Highlights & Insights¶

Threat Model Redefinition: The primary contribution is framing the "try another model" habit as a quantifiable attack vector ($\bigvee_m s_m$), rendering supposedly "safe" models vulnerable.
Optimization Transfer: Moving annealing concepts from simulated annealing/PSO to adversarial generator scheduling is clever. Solving the entropy constraint with KKT yields a softmax-based update rule that is practically cost-free.
Dual-use Potential: This "risk amplification" framework can be reversed for defense. Model-specific vulnerabilities can be distilled to train lightweight filters or used for adversarial training.
Heterogeneity as a Dimension: "Model-specific vulnerabilities" can be extended beyond security to ensemble robustness, model routing, and MoE architectures.

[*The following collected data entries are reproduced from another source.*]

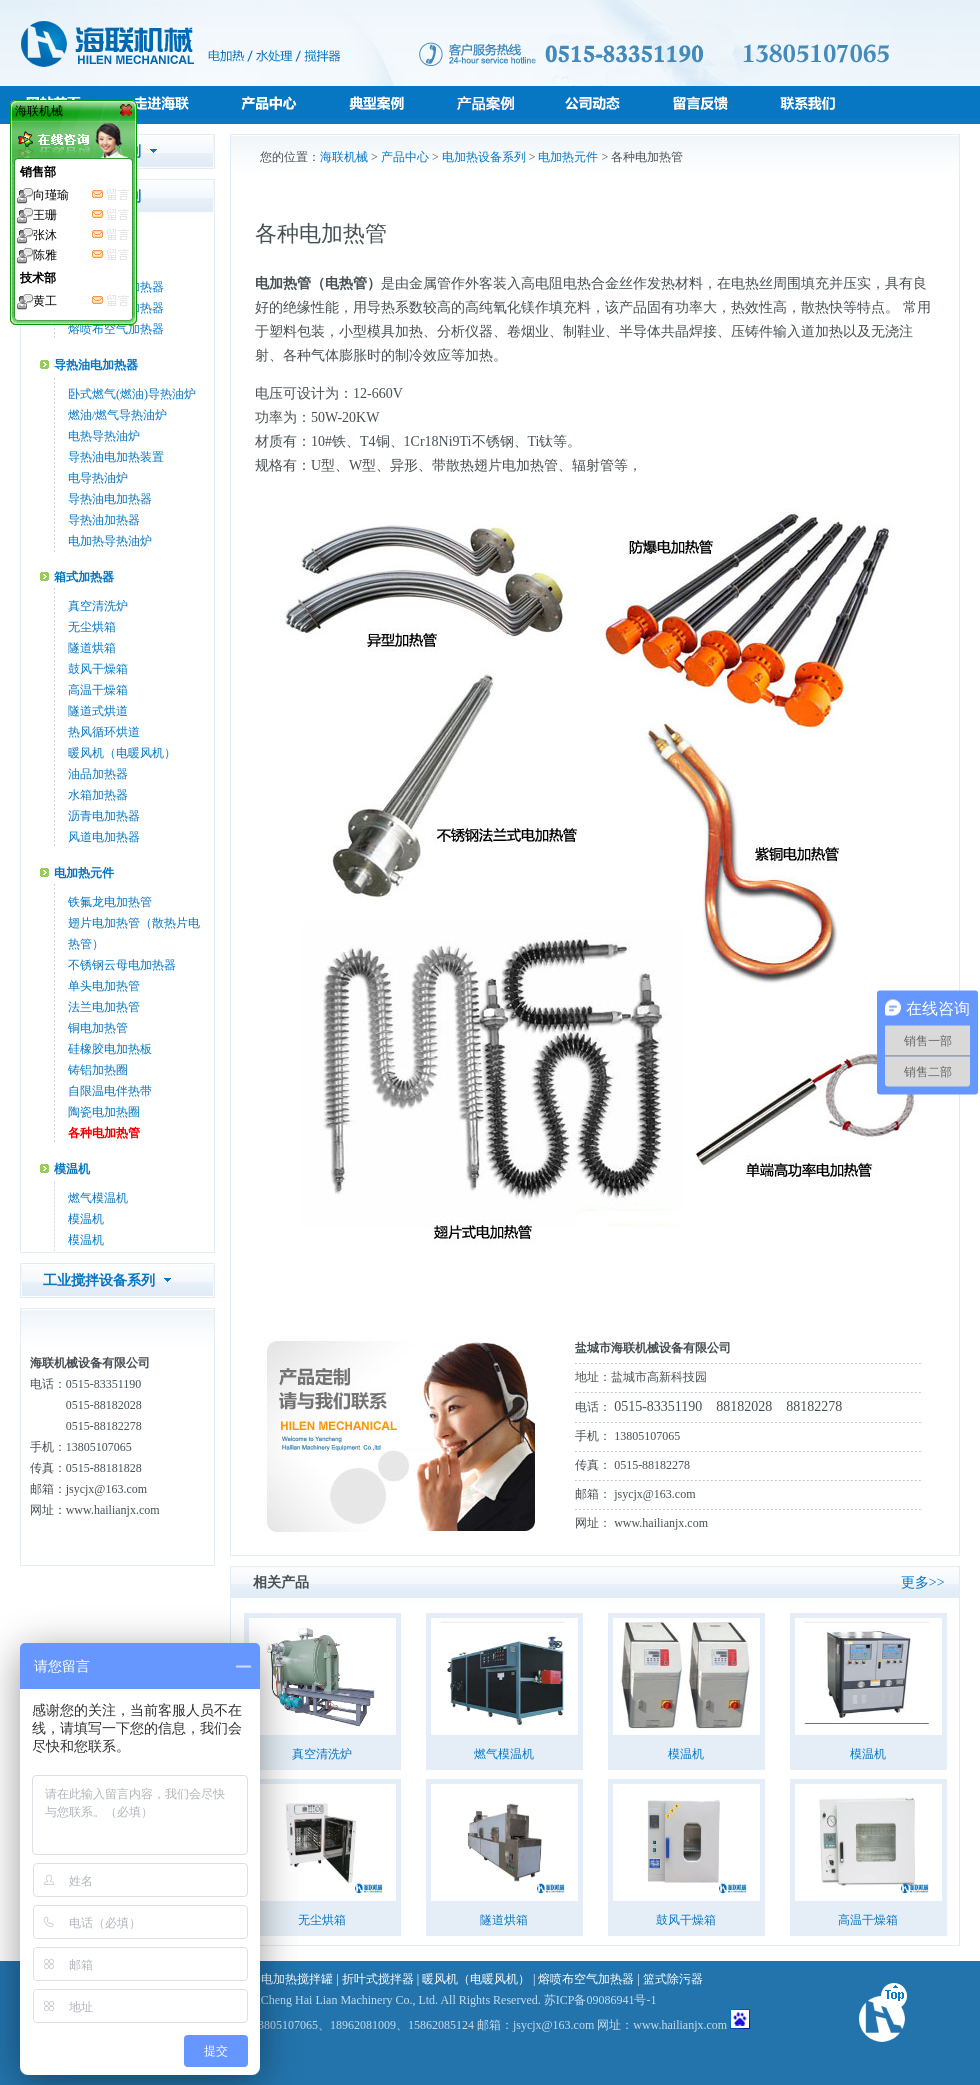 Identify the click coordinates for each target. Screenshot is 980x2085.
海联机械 (344, 157)
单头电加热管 (104, 986)
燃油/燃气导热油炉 (117, 415)
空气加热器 (98, 266)
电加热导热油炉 (110, 541)
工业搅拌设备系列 (99, 1280)
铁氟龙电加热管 (110, 902)
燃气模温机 (98, 1198)
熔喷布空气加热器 (116, 329)
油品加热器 (98, 774)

Limitations & Future Work¶

Ethical Considerations: The paper contains potentially harmful examples and must be used cautiously. Evaluation relies on judges like Beaver-Dam-7B, which may have inherent biases.
Scalability: Joint training requires synchronous backpropagation for $M$ generators, leading to linear memory growth. Large-scale ensembles (e.g., $M > 10$) may require sparse or asynchronous updates.
Threat Model Assumptions: Assumes attackers can query all $M$ models simultaneously without rate limits or cross-provider detection.
Coverage: Testing was limited to AdvBench and MM-SafetyBench; performance on complex red-teaming tasks or long-context scenarios is unexplored.
Future Directions: Exploring cross-provider collaborative defenses and using $\eta_t^*$ as an explanation tool to reverse-engineer unique vulnerability patterns.

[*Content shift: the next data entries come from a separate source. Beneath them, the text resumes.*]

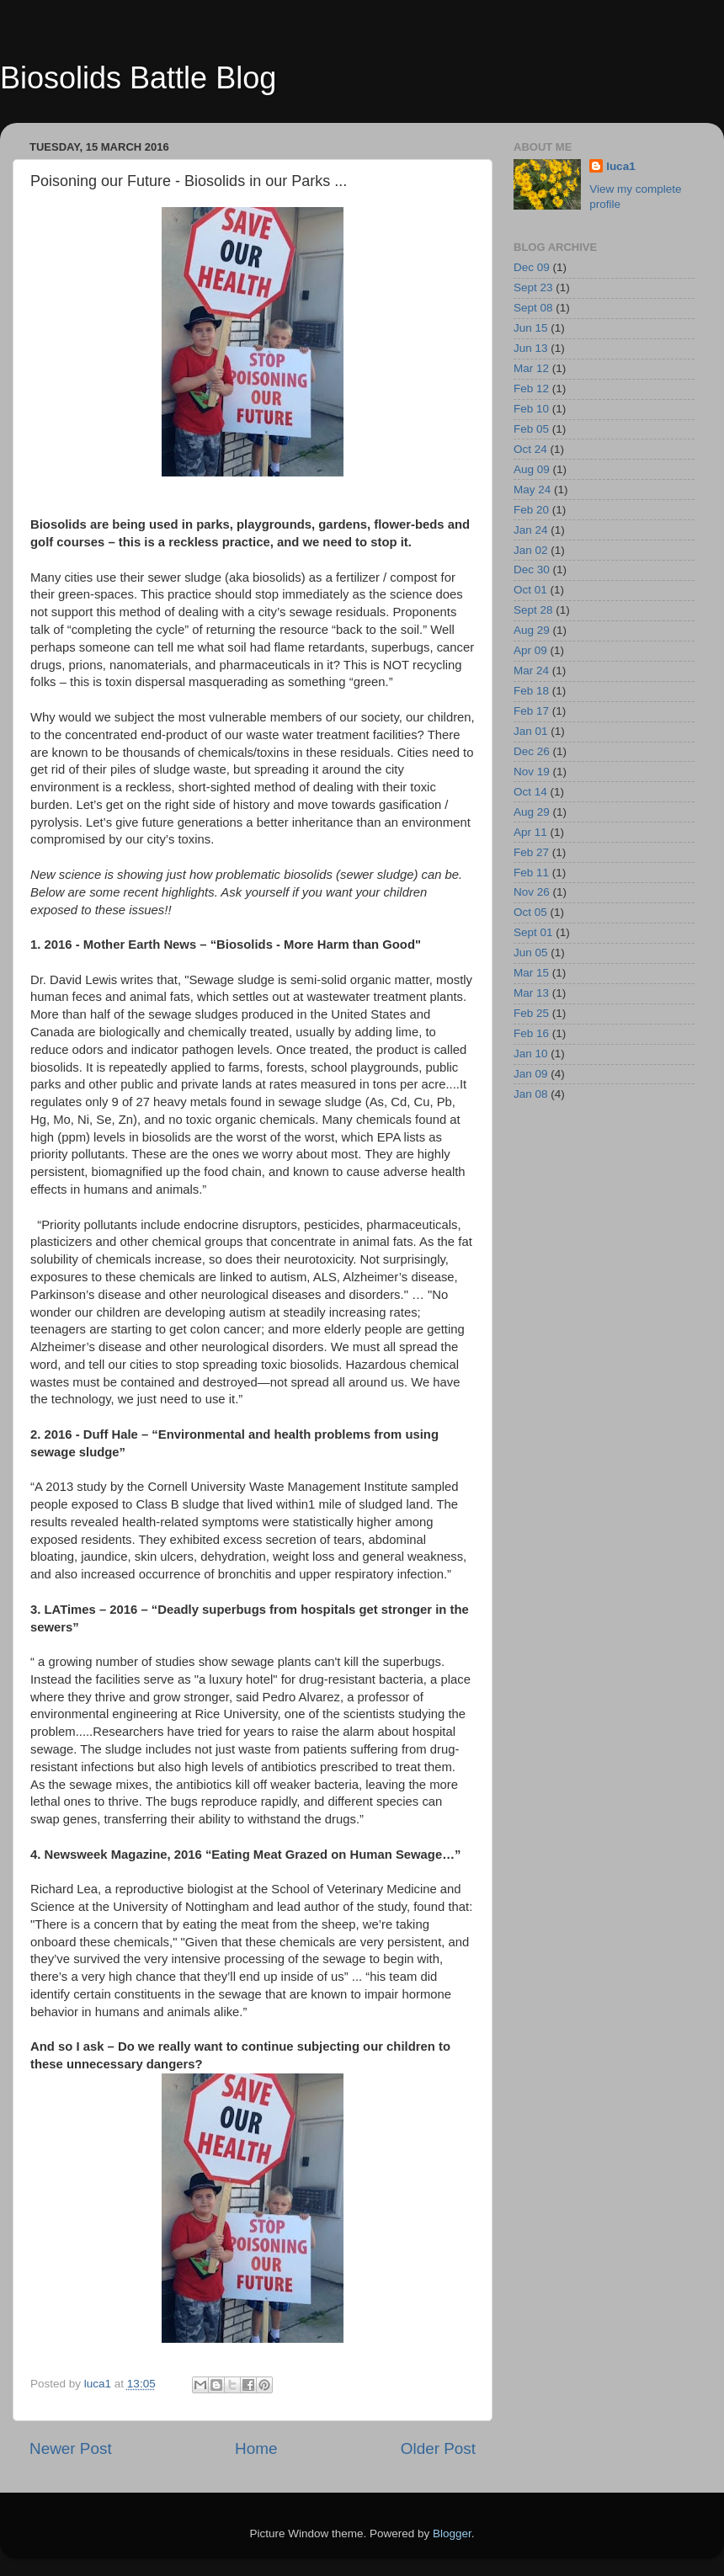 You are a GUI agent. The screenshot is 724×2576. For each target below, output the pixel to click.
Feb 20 (531, 509)
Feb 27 (531, 852)
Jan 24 (531, 530)
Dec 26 (532, 751)
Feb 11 (531, 872)
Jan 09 (531, 1073)
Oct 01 (530, 589)
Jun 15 (531, 328)
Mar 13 (531, 993)
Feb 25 (531, 1013)
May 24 (532, 489)
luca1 (621, 166)
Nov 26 (532, 892)
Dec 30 (532, 569)
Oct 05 (530, 912)
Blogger (452, 2533)
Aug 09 (532, 469)
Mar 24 (531, 670)
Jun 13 (531, 348)
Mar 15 (531, 972)
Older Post (438, 2448)
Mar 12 (531, 368)
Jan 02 (531, 550)
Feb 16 (531, 1033)
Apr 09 (530, 650)
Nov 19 (532, 771)
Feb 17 (531, 711)
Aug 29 (532, 630)
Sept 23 (533, 287)
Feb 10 (531, 408)
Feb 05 (531, 429)
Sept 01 (533, 932)
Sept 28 (533, 610)
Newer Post (70, 2448)
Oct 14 (530, 791)
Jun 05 (531, 952)
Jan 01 (531, 731)
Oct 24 (530, 449)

vs GCG (Zou et al. 2023): Uses GCG as a baseline; the contribution is in the scheduling of attacks rather than the discrete search operator itself.
vs ReMiss (Xie et al. 2024): Extends ReMiss from a single-model generator to a group-specialized generator system.
vs MLAI + PixArt-α: Generates MLLM model-based generators by using instance-based results as pseudo-labels, a reusable contribution for MLLM jailbreaking.
vs Multiple Choice Learning (Guzman-Rivera et al. 2012): Shares the goal of allocating task responsibility but improves upon it with a soft-assignment annealing framework rather than winner-takes-all.